I lost a dear friend and neighbor over the Thanksgiving holidays.
Rob and I had talked just the week before, making arrangements for him to wheel my trash can to the curb for pickup on our designated day while I was out of state visiting family. We did that for each other whenever one was going to be away.
A couple of days later, we texted, during which I told him to forget about taking out my trash can. Our pick-up date fell on Thanksgiving Day, so there would be no trash collection anyway. Besides, there was so little trash in the can that we could simply wait until the next week's pickup, by which time we'd be home.
The day after Thanksgiving, my wife got a call from Rob's wife. Rob was in the hospital. No visitors, thanks to Covid restrictions.
We returned home and on Sunday my wife called Rob's wife to check on him. She said that he wasn't expected to make it through the day.
The next day, I saw a lady from Rob's church pull into his driveway to deliver a meal. I hurried to ask her for any update on Rob.
She hung her head and paused before saying softly and sadly, "Rob passed sometime this morning."
I was stunned. It had all happened so quickly!
Rob was the best neighbor my wife and I had ever had, and we've lived in many different communities in several states and had a lot of neighbors. But none as good as Rob.
Rob and I talked lawn care together. We helped each other out. We went shooting together. We watched each other's houses when one of us was away. We put out each other's trash cans and wheeled them back after they were emptied.
During the Covid shutdown, when Rob was forced to work at home, he often came over to visit during his lunch break. The last time he did so, we discussed the recent election and prayed together for our country.
A day or so after Rob passed, I heard a noise behind Rob's house. I looked out, half expecting to see him puttering around in the shed where he kept his mowers and other lawn-care tools.
But Rob wasn't there. He's gone.
I watched the live streaming of Rob's funeral earlier this week, and I noted how each of those who delivered eulogies mentioned one central character trait of Rob's: He was faithful.
He had worked for the same company for 40 years, the only employer he had ever had.
He was involved in the same men's prayer group of his church for 27 years.
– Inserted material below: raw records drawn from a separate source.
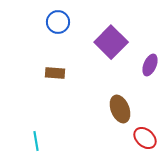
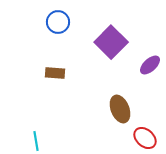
purple ellipse: rotated 25 degrees clockwise
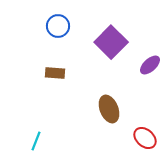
blue circle: moved 4 px down
brown ellipse: moved 11 px left
cyan line: rotated 30 degrees clockwise
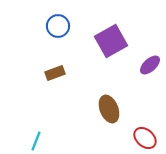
purple square: moved 1 px up; rotated 16 degrees clockwise
brown rectangle: rotated 24 degrees counterclockwise
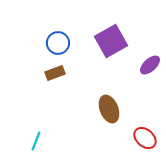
blue circle: moved 17 px down
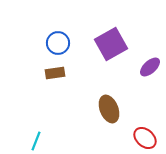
purple square: moved 3 px down
purple ellipse: moved 2 px down
brown rectangle: rotated 12 degrees clockwise
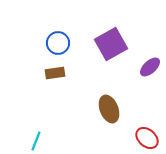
red ellipse: moved 2 px right
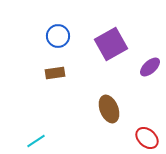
blue circle: moved 7 px up
cyan line: rotated 36 degrees clockwise
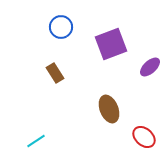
blue circle: moved 3 px right, 9 px up
purple square: rotated 8 degrees clockwise
brown rectangle: rotated 66 degrees clockwise
red ellipse: moved 3 px left, 1 px up
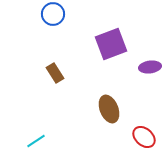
blue circle: moved 8 px left, 13 px up
purple ellipse: rotated 35 degrees clockwise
He was a faithful husband. Not perfect, because no one is, but faithful.
What a wonderful thing to have as one's legacy! Faithfulness.
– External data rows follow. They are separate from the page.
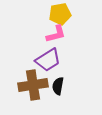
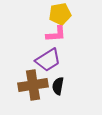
pink L-shape: rotated 10 degrees clockwise
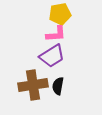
purple trapezoid: moved 4 px right, 4 px up
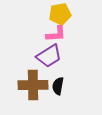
purple trapezoid: moved 3 px left
brown cross: rotated 8 degrees clockwise
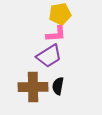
brown cross: moved 2 px down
But Rob's passing also reminded me of something else that we all should remember at this time of holiday celebration: Many people struggle during these otherwise joyous holidays because they've lost loved ones like Rob. It's especially difficult for those who have lost them during the actual holidays. Those days are constant reminders of their loss.
For example, my mother was killed by a drunk driver just days before Christmas. For my siblings and me, Christmas is not only the anniversary of Christ's first advent but also the anniversary of Mom's death. We now cannot think of one day without also recalling the other. Rob's wife and countless others will be feeling their own similar losses of spouses, parents, children, close friends. Remember such sufferers during these holidays. Offer comfort and compassion whenever you can.
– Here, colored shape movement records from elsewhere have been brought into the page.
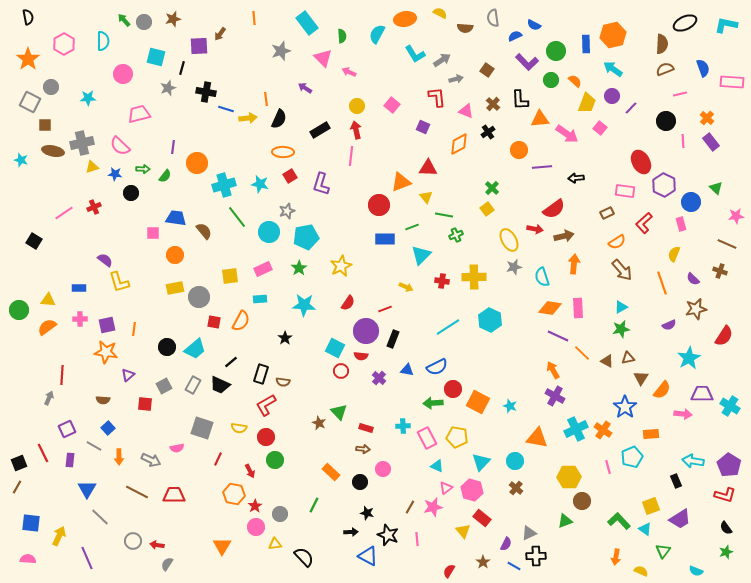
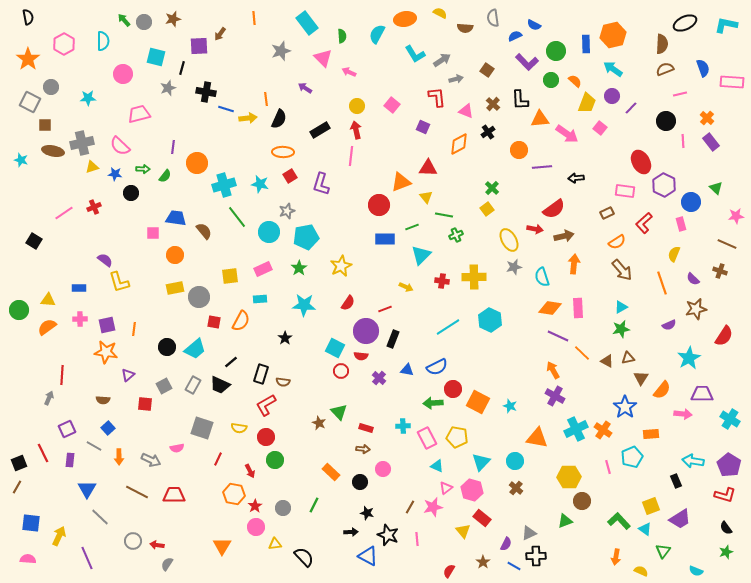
cyan cross at (730, 406): moved 13 px down
gray circle at (280, 514): moved 3 px right, 6 px up
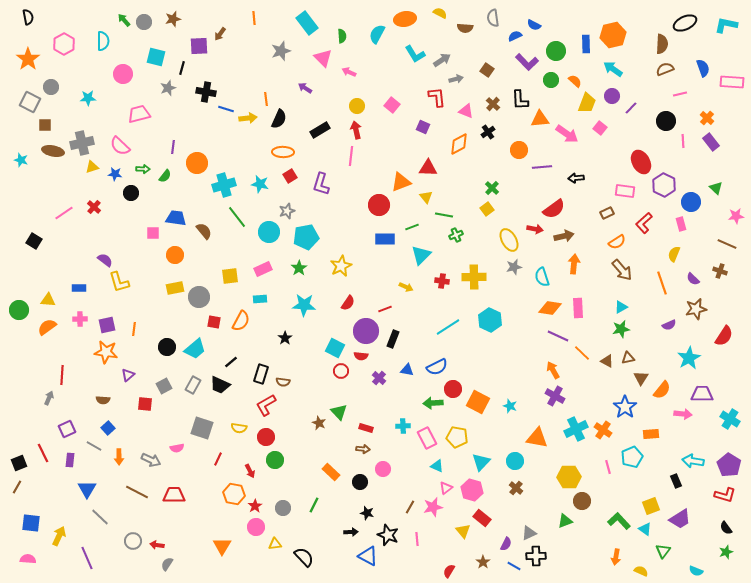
red cross at (94, 207): rotated 24 degrees counterclockwise
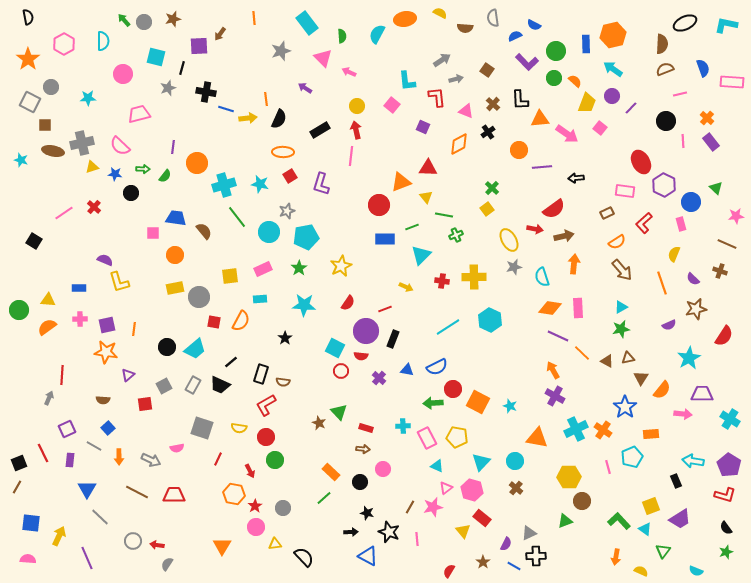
cyan L-shape at (415, 54): moved 8 px left, 27 px down; rotated 25 degrees clockwise
green circle at (551, 80): moved 3 px right, 2 px up
purple semicircle at (105, 260): rotated 14 degrees counterclockwise
red square at (145, 404): rotated 14 degrees counterclockwise
green line at (314, 505): moved 10 px right, 7 px up; rotated 21 degrees clockwise
black star at (388, 535): moved 1 px right, 3 px up
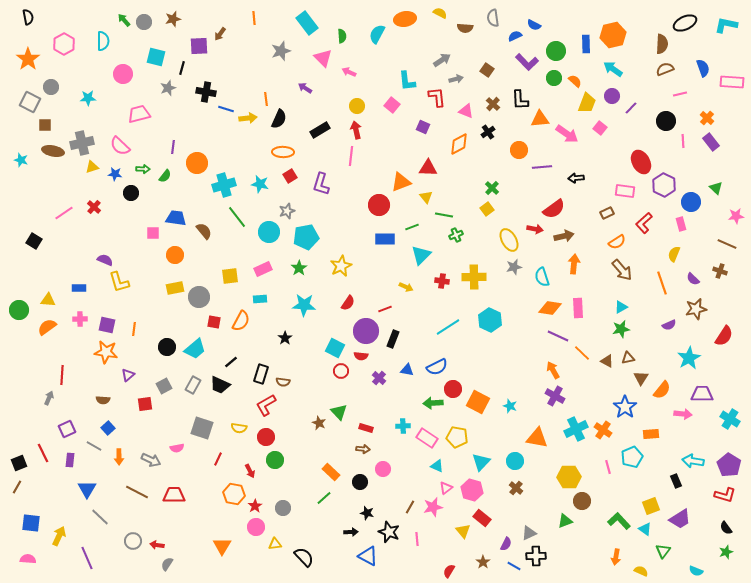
purple square at (107, 325): rotated 24 degrees clockwise
pink rectangle at (427, 438): rotated 30 degrees counterclockwise
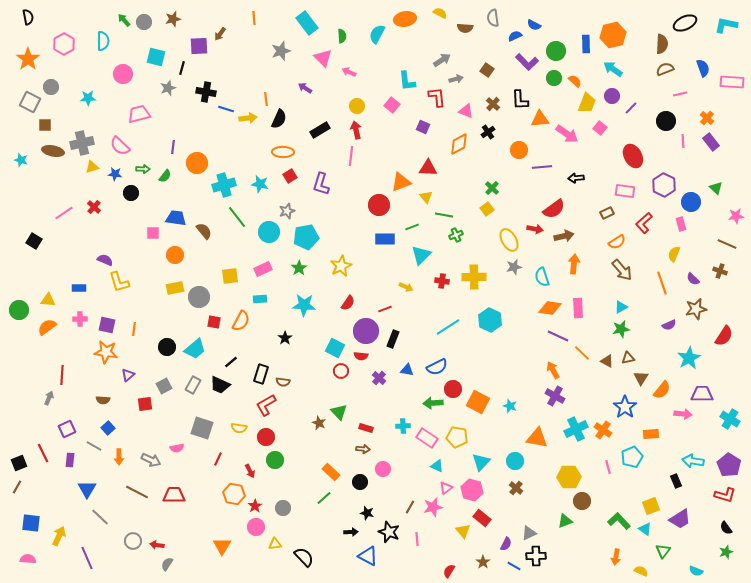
red ellipse at (641, 162): moved 8 px left, 6 px up
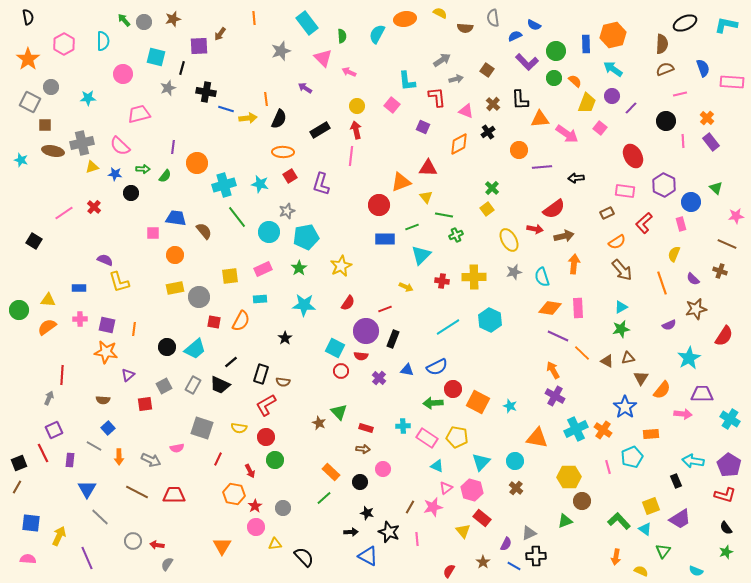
gray star at (514, 267): moved 5 px down
purple square at (67, 429): moved 13 px left, 1 px down
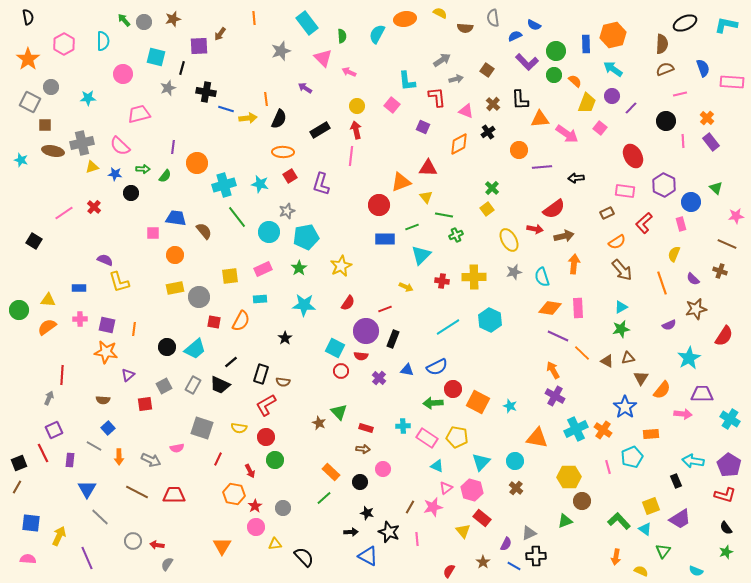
green circle at (554, 78): moved 3 px up
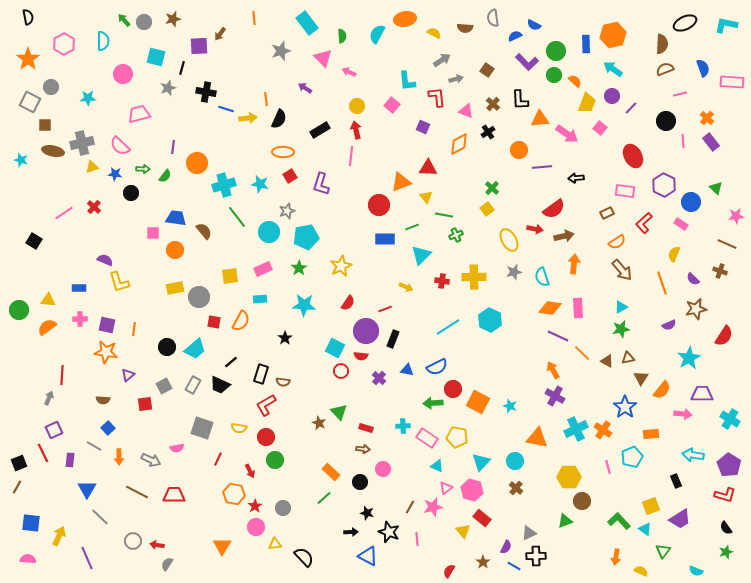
yellow semicircle at (440, 13): moved 6 px left, 20 px down
pink rectangle at (681, 224): rotated 40 degrees counterclockwise
orange circle at (175, 255): moved 5 px up
cyan arrow at (693, 461): moved 6 px up
purple semicircle at (506, 544): moved 3 px down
And there are those who are in the process of losing loved ones. I think especially of those whose loved one is suffering from dementia or Alzheimer's. They are there in body, but their minds are not there. Yet, neither have they passed. How sad. Remember them, too.
But most importantly, we should consider how fleeting life is and how quickly we ourselves could pass.
Are you ready for that day?
The pastor officiating at Rob's funeral related how Rob had said that although he didn't want to die, he was not afraid to do so. Because he was ready. He had made peace with God through His Son, Jesus Christ.
You and I can be ready when our time comes, too. As the seasonal saying goes, "Wise men still seek Him."